My skin was bad, but manageable until late 2020 when I got pregnant. During the beginning of the pregnancy, I could only eat cold food or have to lay in bed with stomach pain and nausea all day. I began eating a lot of fruit and desserts sweetened with maple syrup since that’s allowed on a WFPB diet. However, I was consuming way too much natural sugar, and I developed and overgrowth of Candida (a type of fungus in the gut microbiome). Having too much of this type of fungus made my skin problems just explode.

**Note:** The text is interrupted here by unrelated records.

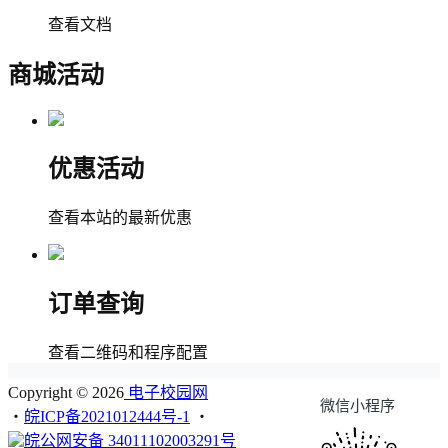
查看文档
商城活动
优惠活动
查看本站的最新优惠
订单查询
查看二维码和程序配置
Copyright © 2026
电子校园网
微信小程序
・
皖ICP备2021012444号-1
・
皖公网安备 34011102003291号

Once again, I decided to revamp my diet. For a few weeks, I followed a strict Candida-protocol diet, then I moved to the eczema-healing diet that healed my skin in 2019 (but that diet made it easy for me to cheat), so I eventually moved to my own Monkey Diet that has actually been healing my skin even faster than the eczema-healing diet. I’m still eating more cooked foods than I outlined, but I’m also transitioning and still have leftovers from before. I’m going to eat them, but I just put them in a salad as one of the toppings, so I’m still eating about 60-70% raw. I would ideally be eating 85-90% raw, but once I make the transition and learn some more recipes, my raw numbers may go up.
By the way, can we talk about pooping for just a minute? When I was little and eating such an awful diet, I only pooped once every 2-3 days. (I think my body needs more fiber than a typical person to move things along, because I lived on a farm and had fresh veggies often). Now that I’m eating most of my food raw and having so many fruits and veggies, I’m pooping 2-4 times every single day!
I know that a fair amount of people wouldn’t like the idea that my Monkey diet is almost plant-based but not quite (3-4% of the diet is animal protein), but I’m with Michael Pollen on this one: eat food, not too much, mostly plants.